My Lords, I suspect that the amendment has a similar purpose to Amendment 63, in the names of the noble Lords, Lord Turnberg and Lord Patel. The purpose is to ensure that in exercising its functions the HRA not only promotes the interests of research participants and those of the wider public in facilitating research but, in doing so, has to ensure that the publication of research findings takes place fairly and frankly. I tabled the amendment because there was concern in the Joint Select Committee, of which I was a member, about whether those responsible for conducting research were tempted on occasion to shield from public view the downside findings of a piece of research, for commercial or even professional, reputational reasons.
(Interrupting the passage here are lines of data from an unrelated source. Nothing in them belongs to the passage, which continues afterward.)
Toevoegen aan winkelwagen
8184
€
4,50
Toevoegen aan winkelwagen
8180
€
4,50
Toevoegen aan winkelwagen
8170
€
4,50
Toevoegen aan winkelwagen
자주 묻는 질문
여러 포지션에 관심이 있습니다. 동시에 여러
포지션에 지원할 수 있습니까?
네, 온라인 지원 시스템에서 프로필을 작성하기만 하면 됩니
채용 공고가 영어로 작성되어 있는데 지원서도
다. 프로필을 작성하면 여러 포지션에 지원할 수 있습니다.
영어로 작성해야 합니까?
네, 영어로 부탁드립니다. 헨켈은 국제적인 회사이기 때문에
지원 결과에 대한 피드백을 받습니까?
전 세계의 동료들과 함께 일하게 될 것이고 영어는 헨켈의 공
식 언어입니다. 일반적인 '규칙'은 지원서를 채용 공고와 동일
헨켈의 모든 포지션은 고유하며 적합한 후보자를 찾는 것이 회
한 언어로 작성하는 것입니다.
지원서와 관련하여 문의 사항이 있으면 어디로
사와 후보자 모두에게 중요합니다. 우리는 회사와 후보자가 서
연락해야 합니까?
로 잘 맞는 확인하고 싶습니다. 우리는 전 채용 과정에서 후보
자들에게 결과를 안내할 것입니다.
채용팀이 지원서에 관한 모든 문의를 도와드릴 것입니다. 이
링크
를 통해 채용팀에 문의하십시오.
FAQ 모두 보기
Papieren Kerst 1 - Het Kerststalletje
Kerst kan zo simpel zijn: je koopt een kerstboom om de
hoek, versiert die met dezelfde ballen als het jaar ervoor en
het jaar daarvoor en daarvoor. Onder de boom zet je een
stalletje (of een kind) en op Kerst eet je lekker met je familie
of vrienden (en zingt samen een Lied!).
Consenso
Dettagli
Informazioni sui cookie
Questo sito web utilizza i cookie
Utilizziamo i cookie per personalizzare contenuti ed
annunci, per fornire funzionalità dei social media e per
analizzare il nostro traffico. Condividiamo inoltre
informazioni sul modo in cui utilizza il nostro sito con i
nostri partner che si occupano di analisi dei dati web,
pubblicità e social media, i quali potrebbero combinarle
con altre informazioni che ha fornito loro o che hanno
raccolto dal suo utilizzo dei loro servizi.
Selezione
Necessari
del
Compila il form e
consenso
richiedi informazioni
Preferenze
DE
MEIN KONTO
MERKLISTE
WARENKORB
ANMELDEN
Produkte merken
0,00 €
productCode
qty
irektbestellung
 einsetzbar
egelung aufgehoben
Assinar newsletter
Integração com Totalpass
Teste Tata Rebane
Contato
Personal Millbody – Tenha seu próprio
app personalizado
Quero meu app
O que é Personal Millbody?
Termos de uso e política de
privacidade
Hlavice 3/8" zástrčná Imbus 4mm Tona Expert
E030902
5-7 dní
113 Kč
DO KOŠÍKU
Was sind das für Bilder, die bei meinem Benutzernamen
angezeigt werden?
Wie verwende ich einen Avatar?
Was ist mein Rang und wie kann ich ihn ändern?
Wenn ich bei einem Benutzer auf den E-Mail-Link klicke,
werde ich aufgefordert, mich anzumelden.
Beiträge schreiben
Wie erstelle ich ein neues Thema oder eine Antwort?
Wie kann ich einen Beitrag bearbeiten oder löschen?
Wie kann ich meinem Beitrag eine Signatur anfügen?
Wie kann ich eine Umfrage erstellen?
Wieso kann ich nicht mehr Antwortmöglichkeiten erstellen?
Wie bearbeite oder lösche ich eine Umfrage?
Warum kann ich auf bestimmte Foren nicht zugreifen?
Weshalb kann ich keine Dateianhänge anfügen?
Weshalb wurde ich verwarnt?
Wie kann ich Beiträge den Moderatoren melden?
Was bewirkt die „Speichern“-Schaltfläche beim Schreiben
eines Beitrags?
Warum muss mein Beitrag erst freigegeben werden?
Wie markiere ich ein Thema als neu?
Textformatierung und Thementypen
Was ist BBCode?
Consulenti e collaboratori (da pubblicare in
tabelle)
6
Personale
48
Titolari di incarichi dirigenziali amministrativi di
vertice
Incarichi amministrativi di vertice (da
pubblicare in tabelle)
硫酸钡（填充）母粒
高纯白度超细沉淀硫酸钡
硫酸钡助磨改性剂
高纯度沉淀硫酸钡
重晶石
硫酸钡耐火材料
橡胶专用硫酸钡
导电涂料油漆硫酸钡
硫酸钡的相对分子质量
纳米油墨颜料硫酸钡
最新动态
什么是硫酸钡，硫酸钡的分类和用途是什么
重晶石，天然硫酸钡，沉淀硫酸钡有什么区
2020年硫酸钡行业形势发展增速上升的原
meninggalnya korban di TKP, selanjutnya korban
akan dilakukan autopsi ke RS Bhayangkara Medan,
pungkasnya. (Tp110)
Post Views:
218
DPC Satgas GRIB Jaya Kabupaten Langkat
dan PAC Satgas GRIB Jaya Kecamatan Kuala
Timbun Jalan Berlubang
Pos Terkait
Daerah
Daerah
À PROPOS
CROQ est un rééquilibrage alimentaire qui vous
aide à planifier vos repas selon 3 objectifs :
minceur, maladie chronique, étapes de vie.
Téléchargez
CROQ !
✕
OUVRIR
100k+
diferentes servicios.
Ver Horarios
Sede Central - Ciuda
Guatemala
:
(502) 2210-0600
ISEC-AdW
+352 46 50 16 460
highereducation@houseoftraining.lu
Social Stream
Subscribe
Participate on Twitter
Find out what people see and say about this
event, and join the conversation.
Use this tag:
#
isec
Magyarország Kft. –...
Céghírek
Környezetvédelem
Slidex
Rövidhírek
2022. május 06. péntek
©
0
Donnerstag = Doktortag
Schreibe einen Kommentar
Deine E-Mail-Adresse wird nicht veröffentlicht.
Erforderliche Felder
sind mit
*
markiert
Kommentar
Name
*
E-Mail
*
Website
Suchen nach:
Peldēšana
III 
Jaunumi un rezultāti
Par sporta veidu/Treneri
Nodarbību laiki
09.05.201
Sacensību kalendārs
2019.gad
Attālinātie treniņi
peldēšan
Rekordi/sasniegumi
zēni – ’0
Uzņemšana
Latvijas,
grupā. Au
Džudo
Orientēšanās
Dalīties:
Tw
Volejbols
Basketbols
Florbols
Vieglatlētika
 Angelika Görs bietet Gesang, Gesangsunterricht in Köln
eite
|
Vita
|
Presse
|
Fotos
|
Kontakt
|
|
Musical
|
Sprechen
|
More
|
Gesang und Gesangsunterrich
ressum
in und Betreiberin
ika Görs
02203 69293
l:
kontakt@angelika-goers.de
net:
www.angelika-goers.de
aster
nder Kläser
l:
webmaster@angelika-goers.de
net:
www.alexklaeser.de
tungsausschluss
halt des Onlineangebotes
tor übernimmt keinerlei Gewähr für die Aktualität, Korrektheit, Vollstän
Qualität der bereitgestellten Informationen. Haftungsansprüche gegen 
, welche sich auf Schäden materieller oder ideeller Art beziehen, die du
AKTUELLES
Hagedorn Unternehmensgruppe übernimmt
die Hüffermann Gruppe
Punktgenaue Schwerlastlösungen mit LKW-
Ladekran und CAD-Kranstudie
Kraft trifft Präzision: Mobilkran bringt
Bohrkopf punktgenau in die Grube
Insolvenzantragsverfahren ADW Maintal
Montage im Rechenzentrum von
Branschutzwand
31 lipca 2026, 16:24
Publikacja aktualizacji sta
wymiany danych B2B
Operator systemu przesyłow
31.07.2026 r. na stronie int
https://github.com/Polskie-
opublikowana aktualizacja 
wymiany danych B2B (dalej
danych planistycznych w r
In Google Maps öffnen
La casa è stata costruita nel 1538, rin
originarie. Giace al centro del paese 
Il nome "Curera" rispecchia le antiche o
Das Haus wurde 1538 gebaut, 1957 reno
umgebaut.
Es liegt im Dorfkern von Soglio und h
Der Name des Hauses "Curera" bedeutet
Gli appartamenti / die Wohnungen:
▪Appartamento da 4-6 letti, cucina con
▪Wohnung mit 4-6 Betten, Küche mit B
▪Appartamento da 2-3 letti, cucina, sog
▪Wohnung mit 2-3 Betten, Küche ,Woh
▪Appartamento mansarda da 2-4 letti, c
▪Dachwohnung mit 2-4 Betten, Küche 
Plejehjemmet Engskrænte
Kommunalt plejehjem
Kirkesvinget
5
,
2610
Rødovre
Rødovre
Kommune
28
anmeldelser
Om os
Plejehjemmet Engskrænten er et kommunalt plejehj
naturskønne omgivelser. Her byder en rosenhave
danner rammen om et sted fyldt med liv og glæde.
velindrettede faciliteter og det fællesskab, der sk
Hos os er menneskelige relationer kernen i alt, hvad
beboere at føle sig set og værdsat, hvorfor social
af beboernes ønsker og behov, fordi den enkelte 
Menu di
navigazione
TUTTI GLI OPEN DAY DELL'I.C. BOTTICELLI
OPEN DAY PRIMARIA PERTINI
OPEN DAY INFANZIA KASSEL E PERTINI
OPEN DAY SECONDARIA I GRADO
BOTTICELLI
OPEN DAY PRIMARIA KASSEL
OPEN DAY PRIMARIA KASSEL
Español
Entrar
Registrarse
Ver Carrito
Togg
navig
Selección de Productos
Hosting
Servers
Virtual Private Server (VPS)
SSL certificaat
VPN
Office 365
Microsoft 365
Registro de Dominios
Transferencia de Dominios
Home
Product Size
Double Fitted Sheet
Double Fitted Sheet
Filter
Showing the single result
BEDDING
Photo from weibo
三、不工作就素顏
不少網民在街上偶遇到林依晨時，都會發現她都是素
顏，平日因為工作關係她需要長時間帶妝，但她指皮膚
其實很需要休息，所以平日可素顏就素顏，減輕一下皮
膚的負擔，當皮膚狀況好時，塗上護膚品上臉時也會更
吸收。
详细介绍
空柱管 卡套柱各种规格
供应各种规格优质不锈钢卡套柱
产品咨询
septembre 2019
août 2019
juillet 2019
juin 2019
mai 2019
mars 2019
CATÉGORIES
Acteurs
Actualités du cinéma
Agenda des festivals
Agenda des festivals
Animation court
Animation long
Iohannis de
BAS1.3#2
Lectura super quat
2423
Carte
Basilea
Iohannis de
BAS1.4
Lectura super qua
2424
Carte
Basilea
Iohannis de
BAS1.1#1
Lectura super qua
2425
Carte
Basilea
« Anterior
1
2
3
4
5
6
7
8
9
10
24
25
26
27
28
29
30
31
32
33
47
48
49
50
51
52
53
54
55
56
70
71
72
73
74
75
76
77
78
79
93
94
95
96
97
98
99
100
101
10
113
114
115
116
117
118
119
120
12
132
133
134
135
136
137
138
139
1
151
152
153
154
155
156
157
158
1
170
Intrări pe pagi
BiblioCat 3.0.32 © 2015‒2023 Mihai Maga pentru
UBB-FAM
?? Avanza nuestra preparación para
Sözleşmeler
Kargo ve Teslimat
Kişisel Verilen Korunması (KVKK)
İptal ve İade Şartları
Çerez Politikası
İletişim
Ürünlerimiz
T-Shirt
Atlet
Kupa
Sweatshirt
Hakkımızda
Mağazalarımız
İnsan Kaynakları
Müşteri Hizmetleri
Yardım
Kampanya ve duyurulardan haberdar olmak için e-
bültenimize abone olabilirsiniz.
The Joint Committee’s discussions of that issue are set out in paragraphs 328 to 336 of its report to the Government. There was a lot of support in principle for greater transparency around research findings, and
particularly clinical trials data, but there was some ambivalence in the discussions of witnesses in front of us, including the Minister, about prescribing this requirement in primary legislation. Tucked away in the discussion was a concern that this kind of approach would cause pharmaceutical companies to take clinical trials away from the UK. That was the implication, I think, of some of the remarks passed to the Joint Committee, which rightly in my view took a more robust view. In paragraph 335 of its report, it recommended that the Bill should be amended,
“so that promoting transparency in research and ensuring full publication of the results of research, consistently with preservation of patient confidentiality, becomes a statutory objective of the HRA”.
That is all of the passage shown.